Force & Acceleration

OBJECTIVES

  1. Predict and measure the acceleration of a cart on a tilted air track.
  2. Practice drawing force diagrams and solving force problems using Newton's 2nd Law.
  3. Practice drawing Free-body Diagrams.

EQUIPMENT

Pasco air tracks, carts, meter sticks, stop watch, and lab jack.

THEORY

Read the abstract of the paper "Acceleration on an Inclined Plane" by DB Floogle and JW DePew for background theory. You will be testing Floogle and DePew's result.

PROCEDURE

Part 1: Measuring the Acceleration
  1. Level an air track on your lab bench and measure the distance L between the feet of the track. Then put the single-foot end of the track onto a lab jack and raise the jack to a height h so the track angle is 3.5o. To find the required height h, sketch the triangle under the track and use trigonometry to solve for the height h, given θ = 3.5o and L.
  2. Predict the acceleration aFD of the cart for the 3.5o angle using Floogle and DePew's theory.
  3. Release the cart from rest and measure the time t it takes to travel the distance x to the end of the track. Repeat at least 15 times. Be sure that each partner makes some of the time measurements and average all partners' data together.
  4. For each of your 15 times, use an appropriate kinematics equation to calculate the experimental acceleration aexpt from your values for x, v0 and t.
  5. From your 15 values of aexpt, calculate and average acceleration and a standard deviation.
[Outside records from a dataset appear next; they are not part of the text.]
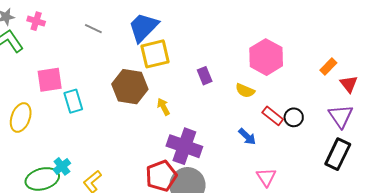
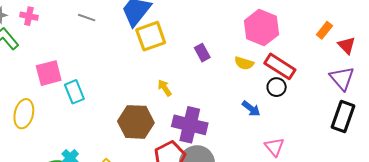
brown hexagon: (130, 87) -> (136, 122), moved
red rectangle: (273, 116) -> (280, 66), moved, size x1.4
black circle: (294, 117) -> (277, 87), moved

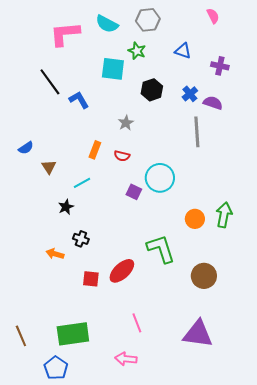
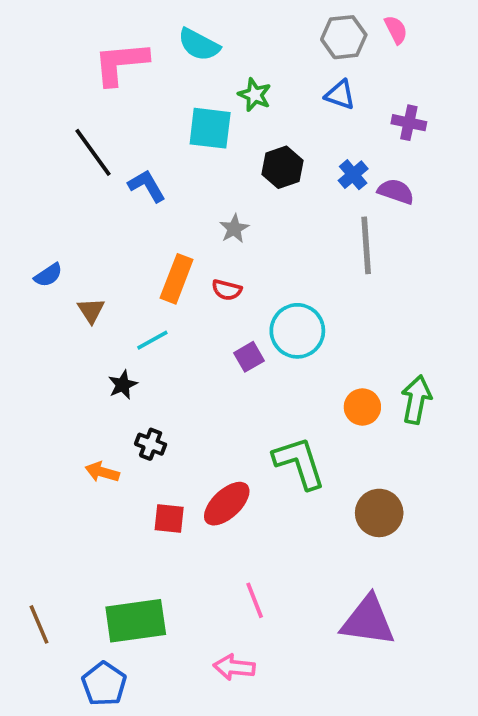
gray hexagon: (148, 20) -> (344, 37), moved
orange rectangle: (95, 150) -> (177, 279), size x1.4
purple square: (134, 192) -> (249, 357), turned 35

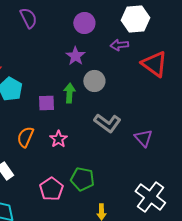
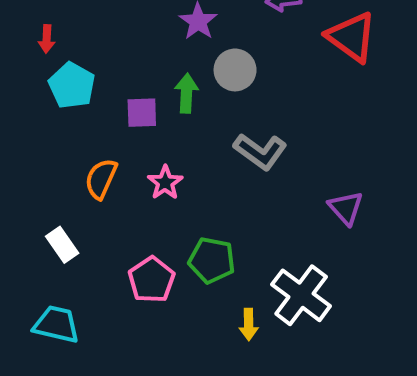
purple triangle: (143, 138) -> (346, 208), moved
white cross: (150, 197) -> (301, 295), moved

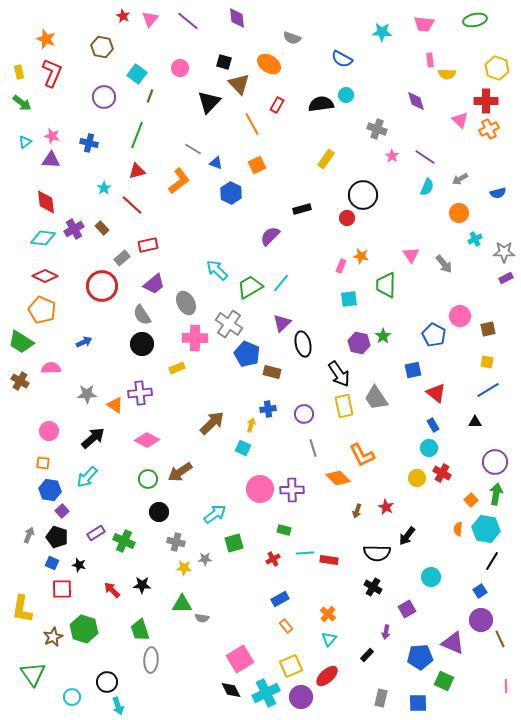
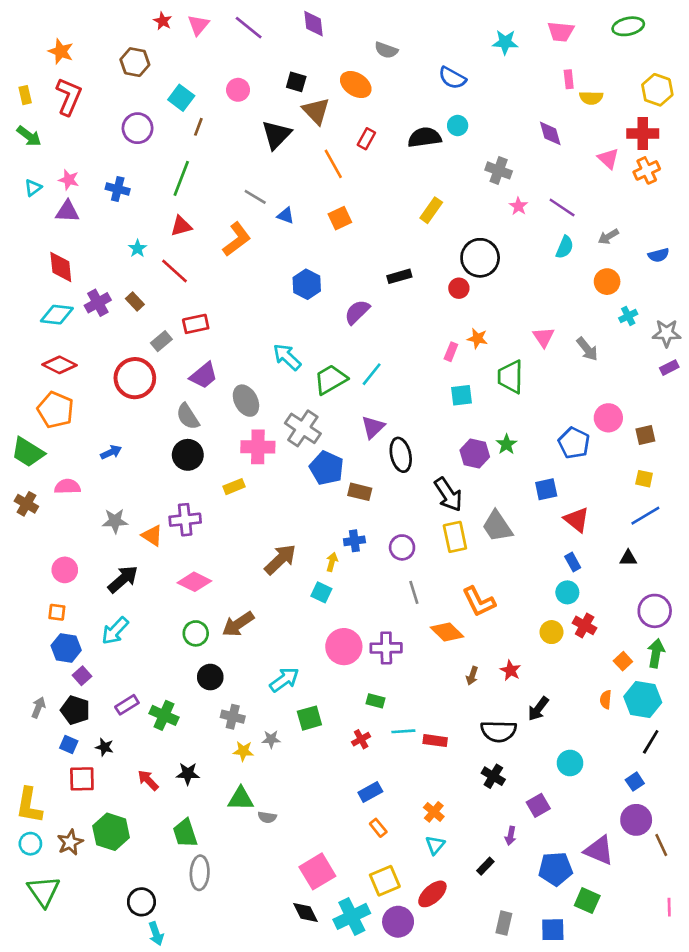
blue hexagon: (231, 193) -> (307, 284), moved
cyan circle: (72, 697) -> (30, 844), moved

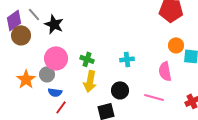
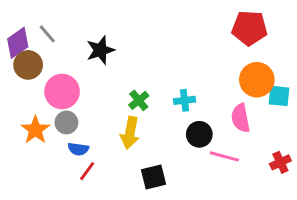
black star: (54, 24) -> (100, 50), moved, turned 30
orange circle: (176, 45) -> (257, 80), size x1.5
pink circle: (56, 58) -> (62, 91), moved
green cross: (87, 59) -> (139, 100), moved, turned 32
black circle: (120, 90) -> (199, 134), moved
Express your results as aexpt(=aavg)±σa. Draw a distribution curve and determine how many acceleration values fell within a 1σ-confidence interval.
  6. Write your group's average experimental acceleration on the board and calculate the class average acceleration aclass and standard deviation σa.
  7. Setup and draw the confidence interval aclass±σclass. Is aFD consistent within a 1σclass-confidence interval?
Part 2: Force Diagrams
  1. Draw a sketch of the cart on the track and identify the forces acting on it. Choose a coordinate system oriented with the x-axis parallel to the track and the y-axis perpendicular to the track. Draw the force diagram for the cart.
  2. Use Newton's 2nd law to solve algebraically for the acceleration aNewton≡aNof the air cart.
  3. Does the predicted aN fall within a 1σclass-confidence interval? That is, does aN fall within (consistent) or outside (inconsistent) the confidence interval aclass±σclass?